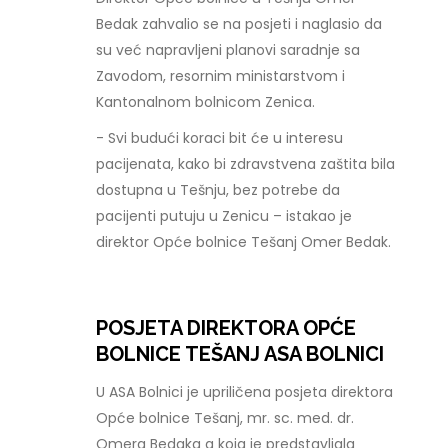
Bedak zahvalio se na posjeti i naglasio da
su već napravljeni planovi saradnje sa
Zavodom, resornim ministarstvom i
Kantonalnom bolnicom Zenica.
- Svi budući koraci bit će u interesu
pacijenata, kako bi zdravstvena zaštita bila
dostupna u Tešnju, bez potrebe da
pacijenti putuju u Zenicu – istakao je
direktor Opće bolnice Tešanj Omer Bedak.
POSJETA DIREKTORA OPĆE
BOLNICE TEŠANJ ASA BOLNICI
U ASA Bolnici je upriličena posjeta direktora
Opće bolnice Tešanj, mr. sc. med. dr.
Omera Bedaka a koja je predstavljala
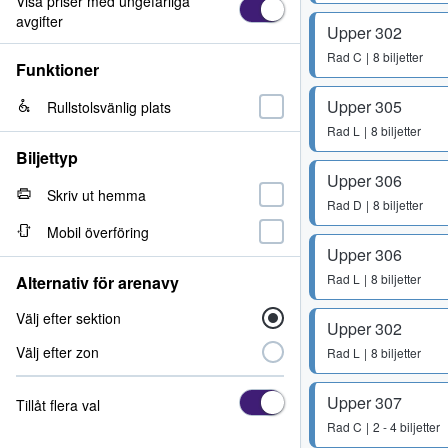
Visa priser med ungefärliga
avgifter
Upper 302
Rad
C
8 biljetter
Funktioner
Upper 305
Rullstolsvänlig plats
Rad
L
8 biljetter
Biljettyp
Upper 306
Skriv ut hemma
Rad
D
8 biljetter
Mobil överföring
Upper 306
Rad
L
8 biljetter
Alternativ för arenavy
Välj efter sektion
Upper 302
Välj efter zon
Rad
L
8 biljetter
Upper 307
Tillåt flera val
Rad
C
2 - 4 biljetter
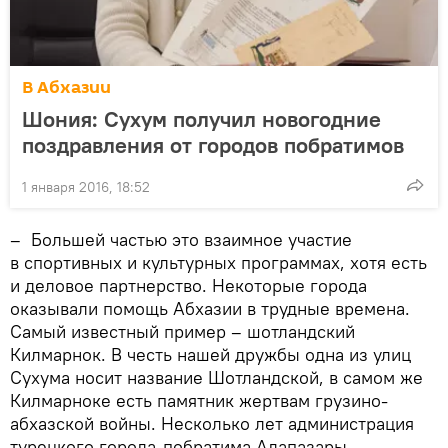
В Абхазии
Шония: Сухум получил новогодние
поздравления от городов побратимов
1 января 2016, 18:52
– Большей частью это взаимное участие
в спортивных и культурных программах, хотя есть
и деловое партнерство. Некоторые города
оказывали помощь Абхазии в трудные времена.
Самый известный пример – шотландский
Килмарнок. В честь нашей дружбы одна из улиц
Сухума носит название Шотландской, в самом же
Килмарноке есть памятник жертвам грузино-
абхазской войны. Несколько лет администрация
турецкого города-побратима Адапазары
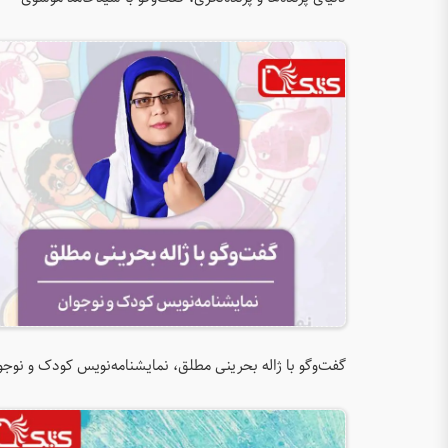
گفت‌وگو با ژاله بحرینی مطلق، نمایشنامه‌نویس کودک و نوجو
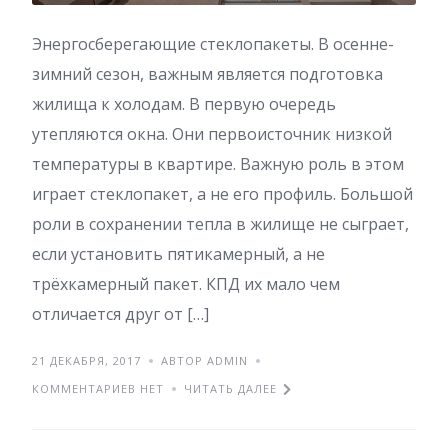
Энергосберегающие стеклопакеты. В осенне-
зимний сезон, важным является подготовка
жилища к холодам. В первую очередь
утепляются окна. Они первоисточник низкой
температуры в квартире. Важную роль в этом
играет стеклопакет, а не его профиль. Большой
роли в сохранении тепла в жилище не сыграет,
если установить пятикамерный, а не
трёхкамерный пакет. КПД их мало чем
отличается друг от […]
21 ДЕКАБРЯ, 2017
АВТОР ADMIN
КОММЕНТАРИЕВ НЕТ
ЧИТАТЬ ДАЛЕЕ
★ ★ ★ ★ ★ ★ ★
Instructions for the task:
Repeat, exactly and in full, all records above, but include no pictures.

Result:
Bedak zahvalio se na posjeti i naglasio da
su već napravljeni planovi saradnje sa
Zavodom, resornim ministarstvom i
Kantonalnom bolnicom Zenica.
- Svi budući koraci bit će u interesu
pacijenata, kako bi zdravstvena zaštita bila
dostupna u Tešnju, bez potrebe da
pacijenti putuju u Zenicu – istakao je
direktor Opće bolnice Tešanj Omer Bedak.
POSJETA DIREKTORA OPĆE
BOLNICE TEŠANJ ASA BOLNICI
U ASA Bolnici je upriličena posjeta direktora
Opće bolnice Tešanj, mr. sc. med. dr.
Omera Bedaka a koja je predstavljala
Visa priser med ungefärliga
avgifter
Upper 302
Rad
C
8 biljetter
Funktioner
Upper 305
Rullstolsvänlig plats
Rad
L
8 biljetter
Biljettyp
Upper 306
Skriv ut hemma
Rad
D
8 biljetter
Mobil överföring
Upper 306
Rad
L
8 biljetter
Alternativ för arenavy
Välj efter sektion
Upper 302
Välj efter zon
Rad
L
8 biljetter
Upper 307
Tillåt flera val
Rad
C
2 - 4 biljetter
В Абхазии
Шония: Сухум получил новогодние
поздравления от городов побратимов
1 января 2016, 18:52
– Большей частью это взаимное участие
в спортивных и культурных программах, хотя есть
и деловое партнерство. Некоторые города
оказывали помощь Абхазии в трудные времена.
Самый известный пример – шотландский
Килмарнок. В честь нашей дружбы одна из улиц
Сухума носит название Шотландской, в самом же
Килмарноке есть памятник жертвам грузино-
абхазской войны. Несколько лет администрация
турецкого города-побратима Адапазары
گفت‌وگو با ژاله بحرینی مطلق، نمایشنامه‌نویس کودک و نوجو
Энергосберегающие стеклопакеты. В осенне-
зимний сезон, важным является подготовка
жилища к холодам. В первую очередь
утепляются окна. Они первоисточник низкой
температуры в квартире. Важную роль в этом
играет стеклопакет, а не его профиль. Большой
роли в сохранении тепла в жилище не сыграет,
если установить пятикамерный, а не
трёхкамерный пакет. КПД их мало чем
отличается друг от […]
21 ДЕКАБРЯ, 2017
АВТОР ADMIN
КОММЕНТАРИЕВ НЕТ
ЧИТАТЬ ДАЛЕЕ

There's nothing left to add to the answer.